HMRC Takes in Record £5bn in Inheritance Tax
A little over £5 billion was gathered by HMRC as inheritance tax during the most recent tax year, which represents a record high figure, according to the Office for National Statistics (ONS).
Inheritance tax takings were worth £4.7 billion in the year to May 2016 but the comparative figure for 2016/17 was up to £5.1 billion.
Among the reasons given to explain the increase in inheritance tax amounts taken last year is that average property prices have been rising around the UK, particularly in southern England.
The freezing of the threshold for inheritance tax liability at £350,000 for the past several years is also cited as a key factor.
Any property assets worth in excess of £325,000 are subject to inheritance tax as they are passed on to inheritors, with that figure having remained unchanged since 2010.
Property values have risen consistently over the course of the past seven years and the result has been a sharp rise in the number of people who find themselves facing inheritance tax bills from HMRC.
Indeed, estimates from the Office for Budget Responsibility suggest that the number of family estates affected by inheritance tax increased almost fourfold between 2010 and 2017.
Stamp duty is also understood to be a pertinent issue in this context, with the relatively large sums currently being taken as duty during the process of a property purchase apparently deterring many retirees from downsizing to smaller and less valuable dwellings later in life.

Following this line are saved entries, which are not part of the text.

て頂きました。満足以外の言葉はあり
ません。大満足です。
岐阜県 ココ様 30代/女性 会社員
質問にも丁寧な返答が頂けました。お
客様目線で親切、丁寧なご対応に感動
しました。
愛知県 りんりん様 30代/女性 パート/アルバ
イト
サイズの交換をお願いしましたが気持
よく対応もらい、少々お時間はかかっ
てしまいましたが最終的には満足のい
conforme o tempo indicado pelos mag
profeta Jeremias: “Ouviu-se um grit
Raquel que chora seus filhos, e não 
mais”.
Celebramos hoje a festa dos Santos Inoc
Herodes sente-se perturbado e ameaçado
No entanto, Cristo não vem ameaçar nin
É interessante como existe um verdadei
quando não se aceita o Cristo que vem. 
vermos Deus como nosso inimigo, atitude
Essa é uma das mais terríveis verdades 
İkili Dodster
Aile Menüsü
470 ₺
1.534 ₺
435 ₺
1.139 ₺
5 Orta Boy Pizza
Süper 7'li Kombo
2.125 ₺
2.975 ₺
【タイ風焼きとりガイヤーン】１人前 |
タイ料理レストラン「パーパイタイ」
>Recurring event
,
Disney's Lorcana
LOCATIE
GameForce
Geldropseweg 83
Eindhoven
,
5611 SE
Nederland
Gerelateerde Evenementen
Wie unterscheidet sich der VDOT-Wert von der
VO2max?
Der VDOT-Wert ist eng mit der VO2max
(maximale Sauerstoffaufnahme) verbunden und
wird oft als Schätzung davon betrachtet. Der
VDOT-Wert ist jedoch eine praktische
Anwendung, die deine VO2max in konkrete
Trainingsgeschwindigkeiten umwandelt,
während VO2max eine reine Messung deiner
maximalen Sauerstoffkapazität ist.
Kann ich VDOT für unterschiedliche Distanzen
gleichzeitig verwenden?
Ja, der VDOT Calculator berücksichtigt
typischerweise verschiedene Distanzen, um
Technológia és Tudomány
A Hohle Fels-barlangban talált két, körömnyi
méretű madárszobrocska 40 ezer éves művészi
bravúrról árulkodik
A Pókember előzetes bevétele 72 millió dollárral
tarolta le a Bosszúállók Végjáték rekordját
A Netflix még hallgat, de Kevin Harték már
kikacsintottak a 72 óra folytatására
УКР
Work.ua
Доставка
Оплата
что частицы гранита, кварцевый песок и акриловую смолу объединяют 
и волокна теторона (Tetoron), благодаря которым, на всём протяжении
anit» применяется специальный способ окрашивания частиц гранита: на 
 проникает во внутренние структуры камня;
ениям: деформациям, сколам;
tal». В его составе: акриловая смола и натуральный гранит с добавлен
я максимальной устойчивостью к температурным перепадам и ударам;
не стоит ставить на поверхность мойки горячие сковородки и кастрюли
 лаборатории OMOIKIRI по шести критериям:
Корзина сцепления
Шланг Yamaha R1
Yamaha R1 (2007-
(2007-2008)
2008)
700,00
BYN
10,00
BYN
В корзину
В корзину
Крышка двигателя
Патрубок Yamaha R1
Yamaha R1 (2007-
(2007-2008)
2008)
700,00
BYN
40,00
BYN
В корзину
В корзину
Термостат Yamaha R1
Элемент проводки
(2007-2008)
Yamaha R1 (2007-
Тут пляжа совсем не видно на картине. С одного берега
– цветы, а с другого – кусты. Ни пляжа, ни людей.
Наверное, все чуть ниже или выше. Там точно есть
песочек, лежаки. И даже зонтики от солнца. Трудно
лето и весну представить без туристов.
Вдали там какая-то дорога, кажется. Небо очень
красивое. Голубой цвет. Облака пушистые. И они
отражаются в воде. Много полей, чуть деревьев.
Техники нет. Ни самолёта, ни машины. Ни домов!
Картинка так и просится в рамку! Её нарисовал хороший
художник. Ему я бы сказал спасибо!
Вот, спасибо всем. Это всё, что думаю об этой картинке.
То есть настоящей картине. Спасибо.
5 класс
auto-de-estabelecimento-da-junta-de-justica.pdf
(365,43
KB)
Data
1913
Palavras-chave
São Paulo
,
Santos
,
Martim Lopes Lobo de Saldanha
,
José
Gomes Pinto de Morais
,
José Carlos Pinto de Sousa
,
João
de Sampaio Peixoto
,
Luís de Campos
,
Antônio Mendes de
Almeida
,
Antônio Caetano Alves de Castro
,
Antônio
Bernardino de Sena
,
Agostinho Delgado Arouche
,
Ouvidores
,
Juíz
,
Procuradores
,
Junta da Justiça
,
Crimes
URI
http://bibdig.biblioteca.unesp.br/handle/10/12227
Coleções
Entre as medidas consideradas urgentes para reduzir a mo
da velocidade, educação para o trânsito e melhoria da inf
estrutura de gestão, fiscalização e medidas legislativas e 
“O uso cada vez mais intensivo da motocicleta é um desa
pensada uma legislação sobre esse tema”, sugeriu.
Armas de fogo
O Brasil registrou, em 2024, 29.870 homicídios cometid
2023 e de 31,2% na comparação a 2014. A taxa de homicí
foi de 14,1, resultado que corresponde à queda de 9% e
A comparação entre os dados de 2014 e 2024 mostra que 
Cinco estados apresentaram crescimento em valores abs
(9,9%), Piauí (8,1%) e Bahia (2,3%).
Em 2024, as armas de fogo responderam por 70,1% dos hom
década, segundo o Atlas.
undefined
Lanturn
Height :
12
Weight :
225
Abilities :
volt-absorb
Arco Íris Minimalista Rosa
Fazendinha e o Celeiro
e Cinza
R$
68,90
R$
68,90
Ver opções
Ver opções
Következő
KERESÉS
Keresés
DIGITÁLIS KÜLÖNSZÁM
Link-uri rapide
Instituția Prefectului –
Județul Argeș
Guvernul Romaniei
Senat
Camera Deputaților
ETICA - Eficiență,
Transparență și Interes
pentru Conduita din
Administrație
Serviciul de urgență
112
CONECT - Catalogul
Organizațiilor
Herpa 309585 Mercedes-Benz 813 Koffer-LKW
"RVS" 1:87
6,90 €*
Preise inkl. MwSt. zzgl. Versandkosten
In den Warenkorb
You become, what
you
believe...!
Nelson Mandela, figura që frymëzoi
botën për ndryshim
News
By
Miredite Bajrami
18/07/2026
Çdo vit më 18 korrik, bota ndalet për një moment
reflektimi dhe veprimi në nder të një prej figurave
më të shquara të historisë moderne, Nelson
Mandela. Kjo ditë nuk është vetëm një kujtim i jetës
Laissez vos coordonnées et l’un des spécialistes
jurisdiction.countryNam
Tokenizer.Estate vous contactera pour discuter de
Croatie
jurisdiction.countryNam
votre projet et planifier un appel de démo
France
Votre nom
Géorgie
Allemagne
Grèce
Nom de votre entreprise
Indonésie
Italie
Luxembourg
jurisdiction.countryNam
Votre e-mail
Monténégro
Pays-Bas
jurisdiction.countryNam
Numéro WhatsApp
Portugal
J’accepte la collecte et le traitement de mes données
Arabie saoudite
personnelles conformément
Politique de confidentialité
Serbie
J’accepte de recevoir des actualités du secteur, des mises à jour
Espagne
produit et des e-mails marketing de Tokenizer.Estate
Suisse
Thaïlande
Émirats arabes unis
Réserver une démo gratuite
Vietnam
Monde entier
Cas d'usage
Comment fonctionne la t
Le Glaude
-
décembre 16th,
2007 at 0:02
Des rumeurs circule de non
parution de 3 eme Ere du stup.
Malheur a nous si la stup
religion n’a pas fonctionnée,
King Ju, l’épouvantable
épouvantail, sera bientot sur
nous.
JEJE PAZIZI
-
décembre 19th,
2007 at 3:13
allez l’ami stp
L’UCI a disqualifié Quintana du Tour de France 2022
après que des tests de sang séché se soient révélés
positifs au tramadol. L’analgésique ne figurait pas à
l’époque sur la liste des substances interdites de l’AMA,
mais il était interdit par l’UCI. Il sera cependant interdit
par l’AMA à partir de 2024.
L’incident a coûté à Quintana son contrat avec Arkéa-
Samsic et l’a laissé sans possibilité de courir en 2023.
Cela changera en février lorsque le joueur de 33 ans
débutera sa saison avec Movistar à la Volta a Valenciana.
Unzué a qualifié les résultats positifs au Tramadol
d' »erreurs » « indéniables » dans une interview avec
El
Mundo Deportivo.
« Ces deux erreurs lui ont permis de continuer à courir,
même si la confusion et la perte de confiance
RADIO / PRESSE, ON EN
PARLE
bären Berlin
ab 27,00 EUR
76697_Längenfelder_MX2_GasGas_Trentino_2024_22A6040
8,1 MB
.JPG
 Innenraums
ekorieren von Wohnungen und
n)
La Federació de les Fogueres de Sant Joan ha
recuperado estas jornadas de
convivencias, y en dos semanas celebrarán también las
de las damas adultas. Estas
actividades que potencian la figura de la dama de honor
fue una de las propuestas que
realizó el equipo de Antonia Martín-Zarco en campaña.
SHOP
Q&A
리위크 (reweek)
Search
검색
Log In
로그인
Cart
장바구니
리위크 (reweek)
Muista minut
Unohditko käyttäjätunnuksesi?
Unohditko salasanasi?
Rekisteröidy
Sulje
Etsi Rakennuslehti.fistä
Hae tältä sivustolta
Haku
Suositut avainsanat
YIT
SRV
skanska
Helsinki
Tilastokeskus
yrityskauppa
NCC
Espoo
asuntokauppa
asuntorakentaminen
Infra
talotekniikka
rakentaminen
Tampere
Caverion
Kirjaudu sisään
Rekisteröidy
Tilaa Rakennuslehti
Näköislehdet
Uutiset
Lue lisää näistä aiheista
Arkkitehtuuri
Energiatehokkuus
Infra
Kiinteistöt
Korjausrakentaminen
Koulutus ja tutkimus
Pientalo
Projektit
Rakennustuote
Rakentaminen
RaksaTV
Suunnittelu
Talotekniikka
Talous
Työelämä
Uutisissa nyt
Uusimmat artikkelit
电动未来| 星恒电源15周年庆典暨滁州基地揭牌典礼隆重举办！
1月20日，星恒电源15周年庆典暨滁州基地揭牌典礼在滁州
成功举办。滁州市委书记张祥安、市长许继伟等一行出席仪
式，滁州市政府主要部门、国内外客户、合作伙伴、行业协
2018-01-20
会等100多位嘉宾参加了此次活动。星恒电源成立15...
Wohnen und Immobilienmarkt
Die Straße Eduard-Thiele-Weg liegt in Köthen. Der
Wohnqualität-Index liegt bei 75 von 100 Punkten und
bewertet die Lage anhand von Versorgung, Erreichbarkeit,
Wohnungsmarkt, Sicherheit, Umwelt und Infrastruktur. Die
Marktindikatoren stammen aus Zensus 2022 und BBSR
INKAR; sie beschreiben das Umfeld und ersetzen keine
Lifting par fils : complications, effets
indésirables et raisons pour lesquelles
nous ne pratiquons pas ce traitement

“If elderly people don’t downsize they may pay more inheritance tax as more of their money will be tied up in their property, leaving them with less to give away,” David Hollingworth from the mortgage firm London & Country told the Telegraph.
“There are various reasons why people are not downsizing, a big one is the huge cost of moving, including stamp duty and also the lack of suitable housing for retired people.”
Existing rules mean that estates worth £350,000 or less can be passed to inheritors without taxation, with any value above that figure being taxed at a rate of 40 per cent.
However, the government is phasing in rules which will allow homeowners to bequeath up to an extra £175,000 in property wealth tax free by 2021.